Джонни Фитцджеральд решил сначала навести порядок у себя в кабинете, а потом уж приняться за поручения Пауэрскорта. Кабинет Джонни, его святилище… Это была просторная комната на верхнем этаже дома, двадцать восемь футов на двадцать четыре, с прекрасным видом на сады Южного Кенсингтона. Лишь немногие избранные имели туда доступ. В данный момент Джонни был на полпути к завершению своей третьей книги, «Пернатые запада Великобритании» о птицах Великобритании. Он проехал всю страну от Девона и Корнуолла на север через Сомерсет и Гламорган и дальше до Северного Уэльса, останавливаясь в дешевых гостиницах и неизменно любезничая с их хозяйками. Случайный посетитель, зашедший в кабинет Джонни, не мог бы ответить, что там у него на полу — ковер, половики или что-то еще. Пол был сплошь устлан листами рукописи, как водами, покрывшими землю в Великий потоп, а по углам комнаты бумажные наслоения даже вздымались, как гребни волн. По центру располагались рисованные изображения птиц, которых Джонни видел во время своих странствий: огромные хищные птицы в полете над вересковыми пустошами, хрупкие вьюрки и зяблики, обитающие в лесах и на холмах внутри страны, чайки, бакланы и поморники, патрулирующие скалы и береговую линию моря. Спроси кто-нибудь Джонни, кто из всех этих птиц ему симпатичнее, он ответил бы, что любит их всех, и любовью такой простой и чистой, что не представляет, найдется ли ей место в куда более сложном мире человеческих отношений. Как это ни странно, Джонни всегда точно знал, где находится любой лист его рукописи. Он знал местоположение каждого, как капитан судна, плывущего в открытом море, знает, в какой точке бьются волны о борт его корабля. И этим январским утром Джонни, глядя на пол, раздумывал, как бы ему свернуть свой лагерь. С печалью посмотрел на рисунки, особенно на морских птиц, отчетливо понимая, что будет скучать. А потом опустился на колени и, собирая листы по одному ему ведомой схеме — надо полагать, соответственно главам будущей книги, — сложил их в несколько пачек, каждую перехватил бечевкой и в строгом порядке поставил на соответствующую полку в книжном шкафу. Он не сомневался, что, если понадобится, сумеет восстановить только что исчезнувший хаос в его первозданном виде.

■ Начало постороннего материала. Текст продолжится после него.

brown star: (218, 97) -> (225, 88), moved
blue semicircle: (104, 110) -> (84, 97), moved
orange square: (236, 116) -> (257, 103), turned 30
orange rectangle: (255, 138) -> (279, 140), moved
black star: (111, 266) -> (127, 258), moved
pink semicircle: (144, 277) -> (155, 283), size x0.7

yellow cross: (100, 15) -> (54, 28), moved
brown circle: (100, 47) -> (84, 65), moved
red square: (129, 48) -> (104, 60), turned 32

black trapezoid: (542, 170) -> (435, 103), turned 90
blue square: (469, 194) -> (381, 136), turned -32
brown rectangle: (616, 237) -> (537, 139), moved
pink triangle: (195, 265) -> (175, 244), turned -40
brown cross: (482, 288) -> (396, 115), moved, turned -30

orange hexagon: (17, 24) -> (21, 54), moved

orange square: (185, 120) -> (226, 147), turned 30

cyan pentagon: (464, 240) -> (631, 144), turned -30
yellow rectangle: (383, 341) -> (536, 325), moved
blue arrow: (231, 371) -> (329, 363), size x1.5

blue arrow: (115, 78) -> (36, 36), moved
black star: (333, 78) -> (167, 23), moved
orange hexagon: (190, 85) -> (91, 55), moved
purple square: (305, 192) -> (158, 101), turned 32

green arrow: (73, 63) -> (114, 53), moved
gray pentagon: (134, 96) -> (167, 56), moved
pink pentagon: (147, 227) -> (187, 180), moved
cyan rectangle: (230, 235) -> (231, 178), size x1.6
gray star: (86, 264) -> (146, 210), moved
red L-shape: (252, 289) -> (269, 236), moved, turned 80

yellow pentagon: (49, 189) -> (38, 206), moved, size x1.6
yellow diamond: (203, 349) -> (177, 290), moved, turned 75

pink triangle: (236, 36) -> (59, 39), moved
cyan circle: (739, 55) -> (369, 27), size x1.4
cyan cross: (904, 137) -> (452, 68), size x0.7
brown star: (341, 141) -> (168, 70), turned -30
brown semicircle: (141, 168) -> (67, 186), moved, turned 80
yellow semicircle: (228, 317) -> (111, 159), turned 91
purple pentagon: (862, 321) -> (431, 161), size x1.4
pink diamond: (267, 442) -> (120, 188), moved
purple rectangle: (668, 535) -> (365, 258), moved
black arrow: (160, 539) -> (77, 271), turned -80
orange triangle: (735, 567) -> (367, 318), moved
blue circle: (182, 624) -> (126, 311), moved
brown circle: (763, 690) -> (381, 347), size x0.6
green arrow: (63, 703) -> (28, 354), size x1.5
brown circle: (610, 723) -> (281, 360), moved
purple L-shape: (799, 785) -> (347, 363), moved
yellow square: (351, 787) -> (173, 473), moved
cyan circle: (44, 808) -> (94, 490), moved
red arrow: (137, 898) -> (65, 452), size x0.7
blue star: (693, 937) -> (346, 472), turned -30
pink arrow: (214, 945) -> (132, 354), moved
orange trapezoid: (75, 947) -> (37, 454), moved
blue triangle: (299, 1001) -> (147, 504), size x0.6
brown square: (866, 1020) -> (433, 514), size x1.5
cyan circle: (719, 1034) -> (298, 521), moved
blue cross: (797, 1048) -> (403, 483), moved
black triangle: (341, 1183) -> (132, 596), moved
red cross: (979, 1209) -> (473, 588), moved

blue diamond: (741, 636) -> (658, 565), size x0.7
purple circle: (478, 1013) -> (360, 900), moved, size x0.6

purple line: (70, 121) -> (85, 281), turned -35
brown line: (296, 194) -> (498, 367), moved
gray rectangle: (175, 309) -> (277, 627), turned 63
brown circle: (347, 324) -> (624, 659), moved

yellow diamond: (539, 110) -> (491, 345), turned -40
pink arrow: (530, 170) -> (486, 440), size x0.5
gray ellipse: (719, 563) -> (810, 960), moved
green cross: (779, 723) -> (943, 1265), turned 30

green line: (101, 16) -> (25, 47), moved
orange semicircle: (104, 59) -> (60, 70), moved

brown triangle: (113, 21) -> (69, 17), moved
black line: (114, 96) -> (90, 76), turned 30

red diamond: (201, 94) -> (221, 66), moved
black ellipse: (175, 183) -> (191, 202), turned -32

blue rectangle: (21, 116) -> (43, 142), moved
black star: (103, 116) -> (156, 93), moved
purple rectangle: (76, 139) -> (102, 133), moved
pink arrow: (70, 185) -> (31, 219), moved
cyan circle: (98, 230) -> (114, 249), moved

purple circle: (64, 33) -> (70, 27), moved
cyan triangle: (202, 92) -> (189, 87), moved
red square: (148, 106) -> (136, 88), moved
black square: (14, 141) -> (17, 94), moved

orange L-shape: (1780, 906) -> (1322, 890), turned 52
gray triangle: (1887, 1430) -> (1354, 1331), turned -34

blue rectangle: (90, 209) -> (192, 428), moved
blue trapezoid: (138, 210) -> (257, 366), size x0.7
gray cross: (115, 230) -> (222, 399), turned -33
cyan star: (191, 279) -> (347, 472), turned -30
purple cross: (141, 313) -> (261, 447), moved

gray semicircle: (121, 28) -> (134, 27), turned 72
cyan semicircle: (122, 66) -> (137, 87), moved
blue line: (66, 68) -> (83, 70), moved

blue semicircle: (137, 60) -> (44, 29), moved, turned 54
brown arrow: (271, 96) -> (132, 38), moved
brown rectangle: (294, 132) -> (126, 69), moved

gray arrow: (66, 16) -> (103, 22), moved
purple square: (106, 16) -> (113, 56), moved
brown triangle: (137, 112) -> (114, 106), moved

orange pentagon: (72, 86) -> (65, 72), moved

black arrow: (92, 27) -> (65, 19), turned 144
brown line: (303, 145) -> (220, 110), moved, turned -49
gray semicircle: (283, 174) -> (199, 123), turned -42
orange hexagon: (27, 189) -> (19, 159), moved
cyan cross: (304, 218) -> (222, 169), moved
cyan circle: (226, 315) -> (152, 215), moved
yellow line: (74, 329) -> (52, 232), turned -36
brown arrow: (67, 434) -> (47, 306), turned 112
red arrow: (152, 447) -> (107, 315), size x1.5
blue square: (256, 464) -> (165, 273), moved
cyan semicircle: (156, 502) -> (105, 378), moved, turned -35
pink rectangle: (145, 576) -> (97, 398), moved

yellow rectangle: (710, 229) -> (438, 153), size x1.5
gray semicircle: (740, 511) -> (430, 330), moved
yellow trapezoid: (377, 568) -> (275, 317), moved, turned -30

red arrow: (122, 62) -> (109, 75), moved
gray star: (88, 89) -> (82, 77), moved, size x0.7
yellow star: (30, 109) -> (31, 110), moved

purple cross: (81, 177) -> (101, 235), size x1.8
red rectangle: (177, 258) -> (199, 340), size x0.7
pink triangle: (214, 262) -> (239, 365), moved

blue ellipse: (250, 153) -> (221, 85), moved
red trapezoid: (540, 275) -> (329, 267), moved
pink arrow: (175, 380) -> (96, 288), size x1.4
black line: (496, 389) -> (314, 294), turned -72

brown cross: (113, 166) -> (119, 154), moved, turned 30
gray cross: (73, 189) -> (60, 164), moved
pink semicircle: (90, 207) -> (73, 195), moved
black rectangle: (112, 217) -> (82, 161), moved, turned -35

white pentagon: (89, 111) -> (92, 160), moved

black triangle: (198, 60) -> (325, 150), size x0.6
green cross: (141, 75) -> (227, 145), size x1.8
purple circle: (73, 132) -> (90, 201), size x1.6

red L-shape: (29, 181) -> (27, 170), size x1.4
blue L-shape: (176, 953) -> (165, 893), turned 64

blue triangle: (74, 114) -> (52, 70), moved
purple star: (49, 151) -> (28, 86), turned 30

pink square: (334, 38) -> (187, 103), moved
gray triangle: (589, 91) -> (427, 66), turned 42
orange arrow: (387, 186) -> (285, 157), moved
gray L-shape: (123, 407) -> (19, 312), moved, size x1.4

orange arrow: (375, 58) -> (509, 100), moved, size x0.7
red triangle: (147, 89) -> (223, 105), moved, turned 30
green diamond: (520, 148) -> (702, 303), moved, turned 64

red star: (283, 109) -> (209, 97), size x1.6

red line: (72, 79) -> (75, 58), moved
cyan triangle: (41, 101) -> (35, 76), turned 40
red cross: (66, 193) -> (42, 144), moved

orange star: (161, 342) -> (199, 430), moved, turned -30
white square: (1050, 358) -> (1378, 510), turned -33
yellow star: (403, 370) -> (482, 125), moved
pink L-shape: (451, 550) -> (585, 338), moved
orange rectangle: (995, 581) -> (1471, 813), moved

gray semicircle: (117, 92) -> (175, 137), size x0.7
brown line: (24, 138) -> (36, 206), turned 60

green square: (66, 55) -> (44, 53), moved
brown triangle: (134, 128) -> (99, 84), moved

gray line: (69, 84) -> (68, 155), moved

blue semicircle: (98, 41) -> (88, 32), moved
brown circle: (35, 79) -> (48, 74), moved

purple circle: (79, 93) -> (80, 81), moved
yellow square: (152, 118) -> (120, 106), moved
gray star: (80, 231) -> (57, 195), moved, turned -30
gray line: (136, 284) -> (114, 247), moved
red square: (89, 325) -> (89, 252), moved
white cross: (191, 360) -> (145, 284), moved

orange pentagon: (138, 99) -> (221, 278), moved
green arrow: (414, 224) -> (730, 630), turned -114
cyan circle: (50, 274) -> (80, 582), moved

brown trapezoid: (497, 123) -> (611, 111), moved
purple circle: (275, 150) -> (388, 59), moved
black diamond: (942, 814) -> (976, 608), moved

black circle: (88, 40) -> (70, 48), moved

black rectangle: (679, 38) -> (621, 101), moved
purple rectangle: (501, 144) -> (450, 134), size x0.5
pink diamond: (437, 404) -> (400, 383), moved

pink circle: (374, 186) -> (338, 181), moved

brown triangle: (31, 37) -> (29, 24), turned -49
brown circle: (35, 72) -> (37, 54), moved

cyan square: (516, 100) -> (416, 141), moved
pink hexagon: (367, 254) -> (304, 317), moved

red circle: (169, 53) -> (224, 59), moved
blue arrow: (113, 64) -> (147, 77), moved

Джонни уже успел написать Уильяму Берку о просьбе Пауэрскорта выяснить финансовое положение Родерика Мартина. Уже успел выяснить все маршруты, ведущие в Санкт-Петербург, уточнив их у дворецкого Роузбери. Теперь он намеревался отправиться в местную библиотеку, где имелись подшивки ведущих газет, и хорошенько ознакомиться с состоянием российской политики. Не хотелось являться в Санкт-Петербург в полном неведении. И без того, думал он, придется лихо — ведь русские целыми днями разговаривают по-русски! Джонни был весьма невысокого мнения о русских с тех самых пор, как выяснилось, что они пользуются другим алфавитом. Мало того что незнакомый язык — это, вообще говоря, возмутительно само по себе, — но еще и незнакомые буквы! Прямо как у индусов, ворчал он про себя. Ознакомившись с прессой, он собирался пойти выпить чаю к леди Пауэрскорт. Джонни Фитцджеральд был крестным отцом одного из близнецов, Кристофера Пауэрскорта, которому скоро стукнет целых три года. К обязанностям крестного Джонни относился очень серьезно, особое значение придавая гонкам ползком через всю гостиную и катанию на спине вверх-вниз по лестнице и обратно.